*Task goal*:
Only a number is expected: how many lines in the data below contain the word "دولت".

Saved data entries
★ ★ ★ ★ ★

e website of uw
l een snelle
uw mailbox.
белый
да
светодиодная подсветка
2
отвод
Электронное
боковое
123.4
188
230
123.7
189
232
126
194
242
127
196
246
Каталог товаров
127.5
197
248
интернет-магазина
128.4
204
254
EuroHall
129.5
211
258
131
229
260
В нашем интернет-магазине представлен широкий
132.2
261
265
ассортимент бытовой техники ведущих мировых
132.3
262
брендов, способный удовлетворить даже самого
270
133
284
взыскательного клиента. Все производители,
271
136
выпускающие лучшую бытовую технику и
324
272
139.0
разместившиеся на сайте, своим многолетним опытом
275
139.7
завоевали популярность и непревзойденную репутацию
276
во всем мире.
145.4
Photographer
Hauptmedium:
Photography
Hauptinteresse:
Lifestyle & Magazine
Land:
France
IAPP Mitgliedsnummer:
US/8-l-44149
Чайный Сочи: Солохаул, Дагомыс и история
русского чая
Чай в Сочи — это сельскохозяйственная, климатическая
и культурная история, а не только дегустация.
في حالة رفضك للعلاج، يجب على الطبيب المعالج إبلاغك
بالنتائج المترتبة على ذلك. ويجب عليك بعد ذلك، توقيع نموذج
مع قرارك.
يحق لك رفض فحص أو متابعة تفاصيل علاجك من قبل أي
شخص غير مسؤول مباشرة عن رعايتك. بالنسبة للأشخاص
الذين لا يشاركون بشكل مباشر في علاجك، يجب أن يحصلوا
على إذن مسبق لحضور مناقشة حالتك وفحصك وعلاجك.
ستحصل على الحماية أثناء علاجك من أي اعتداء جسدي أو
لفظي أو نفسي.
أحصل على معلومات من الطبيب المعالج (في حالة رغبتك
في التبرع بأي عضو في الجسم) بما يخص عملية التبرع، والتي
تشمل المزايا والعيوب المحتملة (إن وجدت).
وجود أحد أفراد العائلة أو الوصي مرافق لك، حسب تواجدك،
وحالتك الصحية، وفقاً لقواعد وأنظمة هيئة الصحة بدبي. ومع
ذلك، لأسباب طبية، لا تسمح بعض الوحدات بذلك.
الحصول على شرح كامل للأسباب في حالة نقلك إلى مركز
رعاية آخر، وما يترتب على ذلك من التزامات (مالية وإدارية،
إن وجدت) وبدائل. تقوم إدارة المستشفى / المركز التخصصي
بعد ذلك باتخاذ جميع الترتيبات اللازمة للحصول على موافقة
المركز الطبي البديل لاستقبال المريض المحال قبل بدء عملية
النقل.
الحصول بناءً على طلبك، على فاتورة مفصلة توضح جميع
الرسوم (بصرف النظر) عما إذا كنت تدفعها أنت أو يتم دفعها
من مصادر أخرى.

★ ★ ★ ★ ★

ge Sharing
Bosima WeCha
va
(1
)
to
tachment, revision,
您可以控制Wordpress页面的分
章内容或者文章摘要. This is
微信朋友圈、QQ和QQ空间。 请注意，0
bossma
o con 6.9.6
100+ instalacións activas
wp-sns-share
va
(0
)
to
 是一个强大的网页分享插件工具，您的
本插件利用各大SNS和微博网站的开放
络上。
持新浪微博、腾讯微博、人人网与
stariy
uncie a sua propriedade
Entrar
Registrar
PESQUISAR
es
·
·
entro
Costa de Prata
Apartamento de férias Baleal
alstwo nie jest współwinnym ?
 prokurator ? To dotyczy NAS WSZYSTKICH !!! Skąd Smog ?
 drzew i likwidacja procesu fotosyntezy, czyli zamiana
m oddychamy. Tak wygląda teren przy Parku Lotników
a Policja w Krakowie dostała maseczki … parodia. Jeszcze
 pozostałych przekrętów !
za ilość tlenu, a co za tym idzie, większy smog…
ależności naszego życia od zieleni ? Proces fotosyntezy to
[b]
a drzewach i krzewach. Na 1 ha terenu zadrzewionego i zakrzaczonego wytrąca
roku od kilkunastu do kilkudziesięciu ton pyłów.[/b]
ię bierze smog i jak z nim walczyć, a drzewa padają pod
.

★ ★ ★ ★ ★

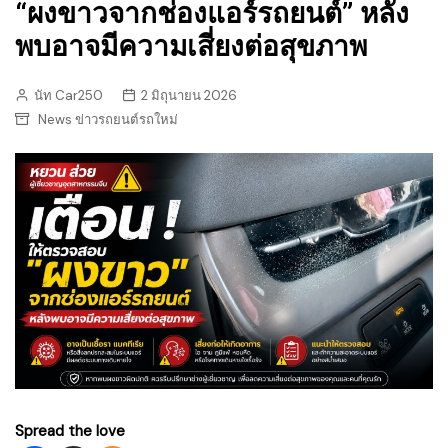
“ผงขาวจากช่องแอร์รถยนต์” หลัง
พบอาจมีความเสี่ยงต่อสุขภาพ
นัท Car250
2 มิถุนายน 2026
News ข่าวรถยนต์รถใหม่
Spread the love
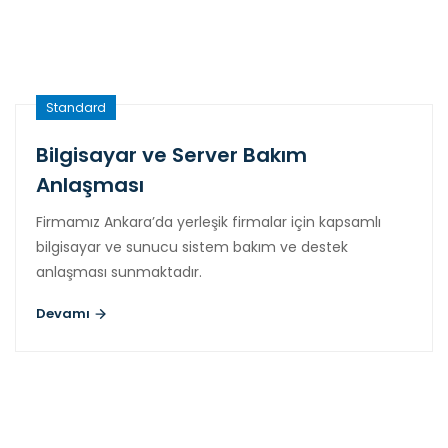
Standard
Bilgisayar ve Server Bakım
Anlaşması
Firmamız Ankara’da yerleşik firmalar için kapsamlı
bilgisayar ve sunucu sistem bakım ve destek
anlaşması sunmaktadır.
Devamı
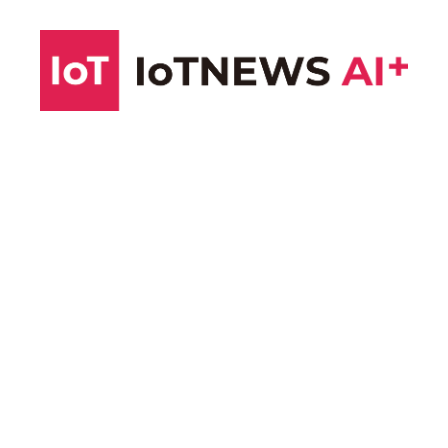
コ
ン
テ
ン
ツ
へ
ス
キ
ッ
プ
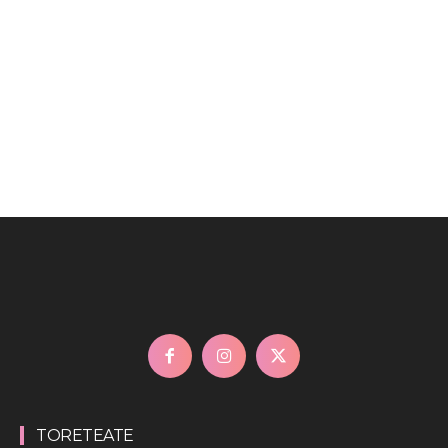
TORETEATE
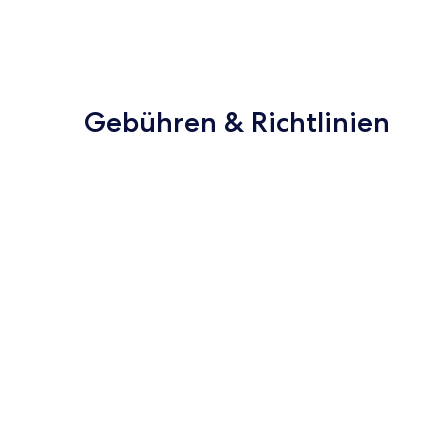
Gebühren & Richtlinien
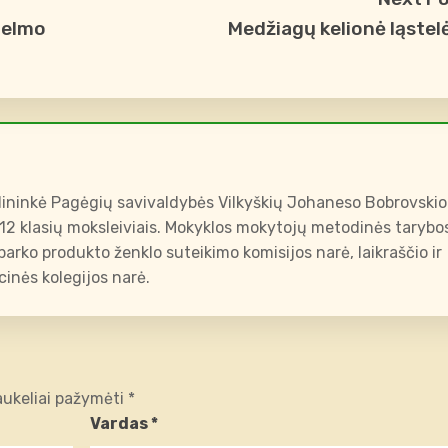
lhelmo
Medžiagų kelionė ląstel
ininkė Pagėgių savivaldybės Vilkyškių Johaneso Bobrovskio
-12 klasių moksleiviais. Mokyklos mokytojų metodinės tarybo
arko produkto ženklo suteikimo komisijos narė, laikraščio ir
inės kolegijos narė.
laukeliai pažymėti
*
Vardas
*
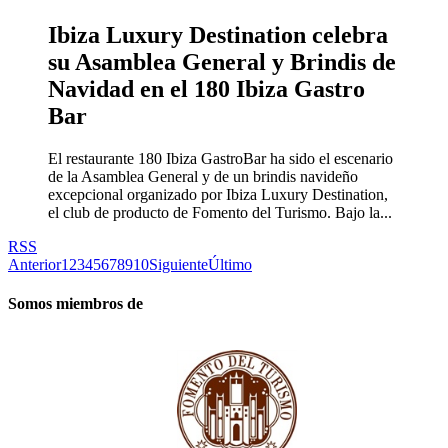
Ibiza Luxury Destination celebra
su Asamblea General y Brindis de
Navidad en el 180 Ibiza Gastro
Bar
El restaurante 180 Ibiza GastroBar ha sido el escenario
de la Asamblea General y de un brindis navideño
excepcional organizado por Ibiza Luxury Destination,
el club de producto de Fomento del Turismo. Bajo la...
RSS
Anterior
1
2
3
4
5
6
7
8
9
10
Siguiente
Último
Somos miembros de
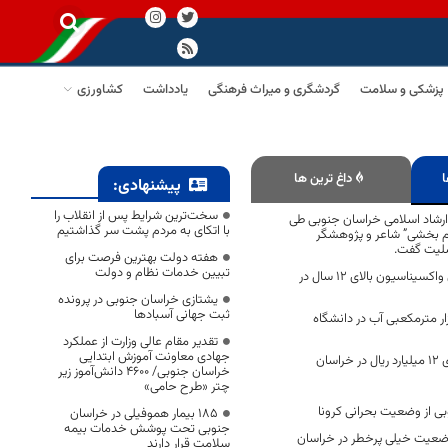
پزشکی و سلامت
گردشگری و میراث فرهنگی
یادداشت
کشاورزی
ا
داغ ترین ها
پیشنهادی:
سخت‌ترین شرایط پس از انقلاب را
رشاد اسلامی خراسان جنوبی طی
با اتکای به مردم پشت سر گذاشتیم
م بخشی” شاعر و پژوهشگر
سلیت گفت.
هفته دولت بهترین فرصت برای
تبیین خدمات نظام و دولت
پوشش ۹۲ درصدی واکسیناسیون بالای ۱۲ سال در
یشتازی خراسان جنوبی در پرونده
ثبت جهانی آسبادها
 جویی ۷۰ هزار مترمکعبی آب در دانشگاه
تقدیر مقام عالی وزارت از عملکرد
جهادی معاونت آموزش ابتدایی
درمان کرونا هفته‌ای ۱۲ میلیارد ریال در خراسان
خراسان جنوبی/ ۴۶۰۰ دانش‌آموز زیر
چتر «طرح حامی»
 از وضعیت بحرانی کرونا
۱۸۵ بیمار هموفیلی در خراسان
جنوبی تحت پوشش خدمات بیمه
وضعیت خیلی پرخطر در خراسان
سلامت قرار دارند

★ ★ ★ ★ ★

*Answer for this exercise*:
2